Upon his appointment as president of Olivet College in 1993, Dr. Michael Bassis perceived a lack of shared purpose among faculty, staff, and students. There was, he felt, no common identity that held the campus together, no common goals that drove the curriculum. President Bassis initiated a process that led to fundamental change. The process is best seen in four key steps: a question posed to faculty; the ensuing period of discussion and generation of ideas; action taken to turn those ideas into reality; and the extension of discussion to the campus as a whole.
The question that started it all, posed directly to faculty, was this: Given the range of opportunities open to them, why should students choose to enroll at Olivet? The president emphasized the history of Olivet, which was founded as the first college in the nation to accept students regardless of race or gender, and asked faculty to explore the institution s values and their own.
The very act of discussing and forming new ideas brought faculty together and energized the process of institutional change. The answer that faculty proposed centered on the idea of social responsibility. Faculty authored a vision statement and titled it, Education for Individual and Social Responsibility. The new vision statement defined five sets of learning outcomes related to communication skills, reasoning skills, individual responsibility, social responsibility, and skills specific to students field of study. Now it was time to turn that shared vision into reality. A year of intense deliberation among faculty resulted in the Olivet Plan, a new academic program for the college. The Olivet Plan describes how the college will deliver education that leads to the desired learning outcomes. The plan eliminates fifteen majors and minors, and adds two new ones. It revises general education requirements to emphasize diversity, and requires freshman and senior year experience courses, each with a service-learning component. It also requires all students to complete a portfolio of their work addressing each student learner outcome.

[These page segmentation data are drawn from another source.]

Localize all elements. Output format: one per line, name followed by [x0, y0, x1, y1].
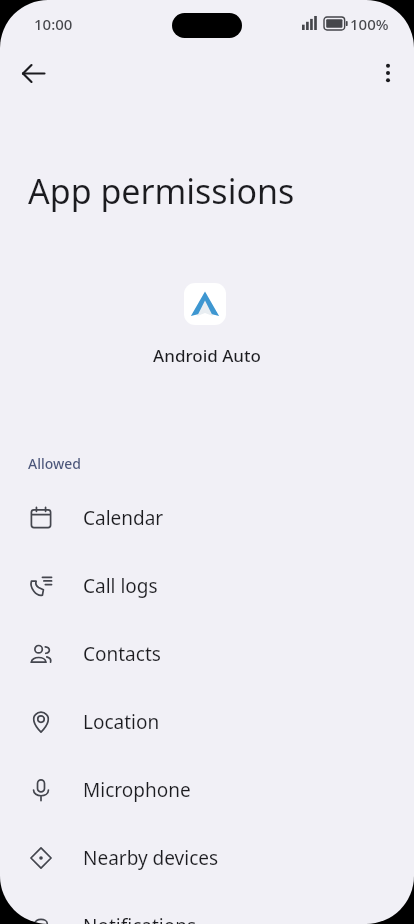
staticText: Microphone: [83, 777, 191, 803]
button[interactable]: Calendar: [0, 490, 414, 546]
button[interactable]: Notifications: [0, 898, 414, 924]
button[interactable]: Location: [0, 694, 414, 750]
staticText: App permissions: [28, 168, 295, 214]
staticText: Notifications: [83, 913, 197, 924]
staticText: Nearby devices: [83, 845, 219, 871]
staticText: Contacts: [83, 641, 161, 667]
button[interactable]: Back: [9, 49, 57, 97]
staticText: Calendar: [83, 505, 164, 531]
staticText: 100%: [350, 14, 389, 34]
staticText: Location: [83, 709, 160, 735]
staticText: Call logs: [83, 573, 158, 599]
staticText: Allowed: [28, 454, 82, 473]
staticText: Android Auto: [0, 344, 414, 367]
button[interactable]: More options: [364, 49, 412, 97]
button[interactable]: Call logs: [0, 558, 414, 614]
button[interactable]: Microphone: [0, 762, 414, 818]
button[interactable]: Nearby devices: [0, 830, 414, 886]
staticText: 10:00: [34, 14, 73, 34]
button[interactable]: Contacts: [0, 626, 414, 682]
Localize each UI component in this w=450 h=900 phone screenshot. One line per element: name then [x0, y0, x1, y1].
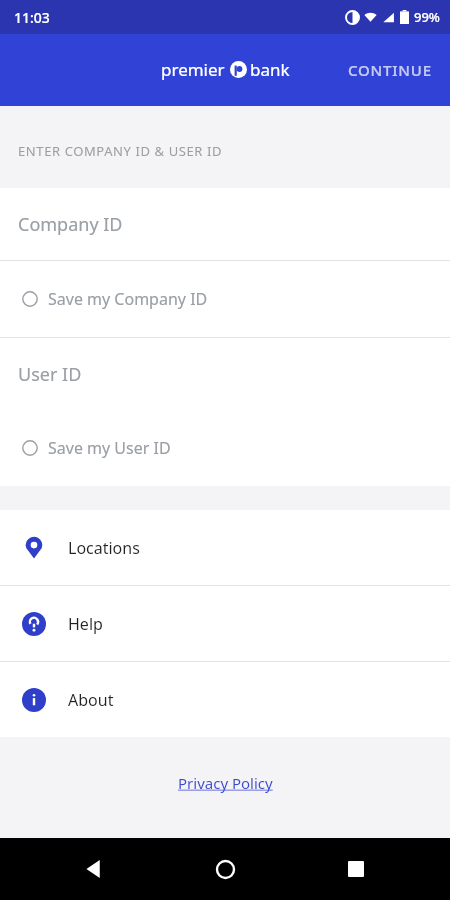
- button[interactable]: User ID: [0, 338, 450, 410]
- staticText: ENTER COMPANY ID & USER ID: [18, 142, 223, 160]
- staticText: CONTINUE: [348, 60, 432, 80]
- button[interactable]: Company ID: [0, 188, 450, 260]
- button[interactable]: Locations: [0, 510, 450, 585]
- staticText: Company ID: [18, 212, 123, 237]
- staticText: Save my Company ID: [48, 288, 208, 310]
- staticText: Privacy Policy: [178, 773, 273, 793]
- button[interactable]: Recent apps: [332, 845, 380, 893]
- staticText: About: [68, 689, 114, 711]
- button[interactable]: Save my User ID: [0, 410, 450, 486]
- staticText: Locations: [68, 537, 140, 559]
- button[interactable]: CONTINUE: [336, 50, 444, 90]
- staticText: Save my User ID: [48, 437, 171, 459]
- staticText: bank: [250, 58, 290, 81]
- button[interactable]: Privacy Policy: [170, 769, 281, 797]
- staticText: 99%: [414, 8, 440, 26]
- button[interactable]: Help: [0, 586, 450, 661]
- staticText: Help: [68, 613, 103, 635]
- button[interactable]: Back: [70, 845, 118, 893]
- button[interactable]: About: [0, 662, 450, 737]
- staticText: premier: [161, 58, 225, 81]
- staticText: User ID: [18, 362, 82, 387]
- staticText: 11:03: [14, 8, 50, 27]
- button[interactable]: Save my Company ID: [0, 261, 450, 337]
- button[interactable]: Home: [201, 845, 249, 893]
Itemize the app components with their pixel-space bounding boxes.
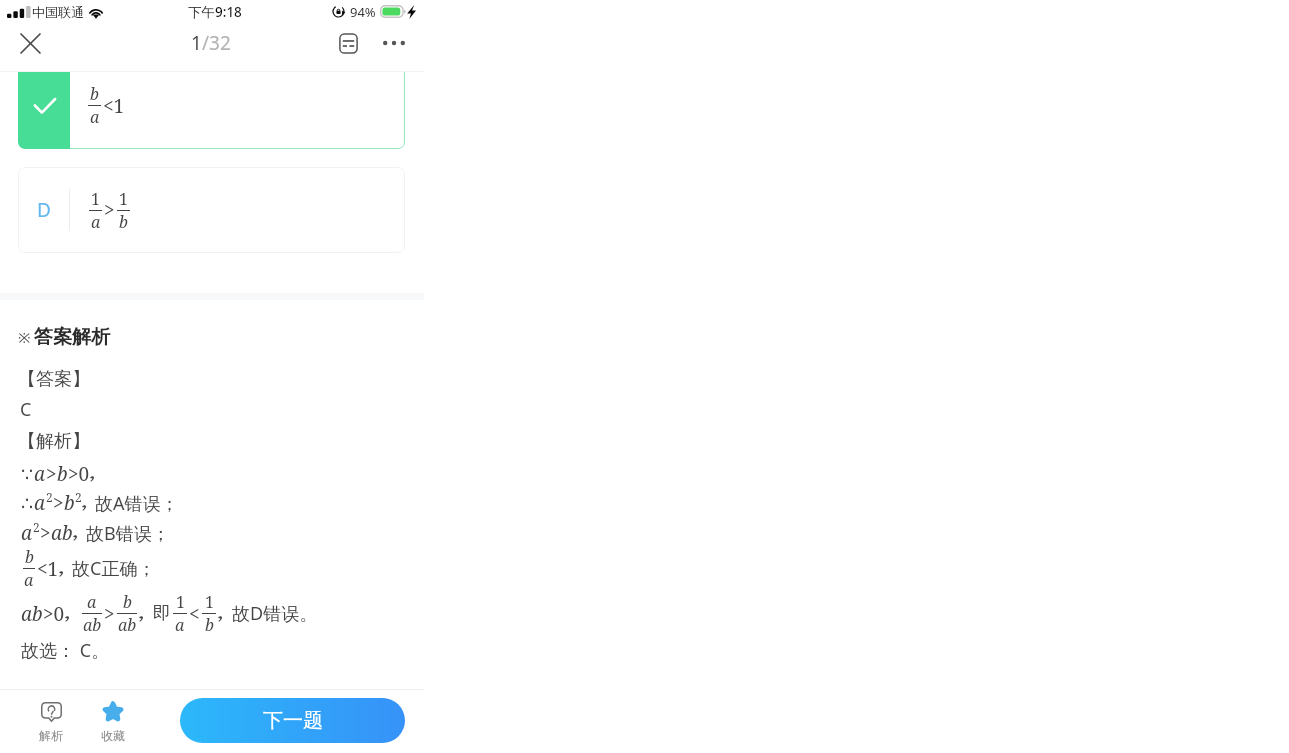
staticText: 1 <box>176 591 185 613</box>
staticText: 【解析】 <box>18 430 90 453</box>
staticText: ab <box>51 520 73 546</box>
staticText: ∴ <box>21 492 34 514</box>
staticText: 1 <box>191 30 202 56</box>
staticText: b <box>123 591 132 613</box>
staticText: a <box>90 106 100 128</box>
staticText: > <box>53 490 64 516</box>
staticText: a <box>175 614 185 636</box>
staticText: 1 <box>205 591 214 613</box>
staticText: ab <box>118 614 137 636</box>
staticText: <1 <box>103 93 125 119</box>
staticText: > <box>46 461 57 487</box>
staticText: > <box>40 520 51 546</box>
staticText: 中国联通 <box>32 4 84 20</box>
staticText: 故D错误。 <box>232 601 318 626</box>
staticText: 1 <box>119 188 128 210</box>
button[interactable]: Close <box>12 25 48 61</box>
button[interactable]: D <box>18 167 405 253</box>
staticText: > <box>104 197 115 223</box>
staticText: 94% <box>350 3 376 21</box>
staticText: <1 <box>37 556 59 582</box>
button[interactable]: More options <box>376 25 412 61</box>
button[interactable]: 下一题 <box>180 698 405 743</box>
staticText: b <box>64 490 75 516</box>
staticText: 即 <box>153 602 171 625</box>
staticText: /32 <box>202 30 231 56</box>
staticText: ※ <box>18 327 31 347</box>
staticText: 2 <box>46 489 53 505</box>
staticText: 收藏 <box>101 728 125 743</box>
staticText: a <box>21 520 33 546</box>
staticText: < <box>189 601 200 627</box>
staticText: C <box>20 397 32 422</box>
staticText: 下午9:18 <box>188 3 242 21</box>
staticText: 故B错误； <box>86 521 170 546</box>
staticText: a <box>24 569 34 591</box>
staticText: a <box>34 490 46 516</box>
staticText: a <box>91 211 101 233</box>
staticText: 故选： C。 <box>21 638 110 663</box>
staticText: 2 <box>75 489 82 505</box>
button[interactable]: b <box>18 72 405 149</box>
button[interactable]: Answer sheet <box>330 25 366 61</box>
staticText: 2 <box>33 519 40 535</box>
button[interactable]: 解析 <box>20 689 82 753</box>
button[interactable]: 收藏 <box>82 689 144 753</box>
staticText: b <box>57 461 68 487</box>
staticText: ab <box>83 614 102 636</box>
staticText: a <box>87 591 97 613</box>
staticText: ∵ <box>21 463 34 485</box>
staticText: b <box>90 83 99 105</box>
staticText: 【答案】 <box>18 368 90 391</box>
staticText: b <box>25 546 34 568</box>
staticText: 故C正确； <box>72 556 156 581</box>
staticText: 故A错误； <box>95 491 179 516</box>
staticText: 下一题 <box>263 708 323 733</box>
staticText: a <box>34 461 46 487</box>
staticText: 解析 <box>39 728 63 743</box>
staticText: D <box>37 197 51 223</box>
staticText: 答案解析 <box>34 325 110 349</box>
staticText: >0 <box>43 601 65 627</box>
staticText: >0 <box>68 461 90 487</box>
staticText: 1 <box>91 188 100 210</box>
staticText: b <box>205 614 214 636</box>
staticText: ab <box>21 601 43 627</box>
staticText: b <box>119 211 128 233</box>
staticText: > <box>104 601 115 627</box>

With a new sense of purpose among faculty, President Bassis extended the scope of campus discussion to the rest of campus. This time, a new question was posed to faculty, staff, students, administrators, and trustees: What does it mean to be a responsible member of this college community? The discussion that followed resulted in the Olivet College Compact, a statement defining the values that govern the social culture of Olivet. By 1999, when the first class to attend Olivet under the new curriculum graduates, they will not have seen the lack of purpose that Dr. Bassis perceived when he first came to Olivet. Instead, they will have experienced their undergraduate years at a college redefined by its own community and guided by a commitment to social responsibility.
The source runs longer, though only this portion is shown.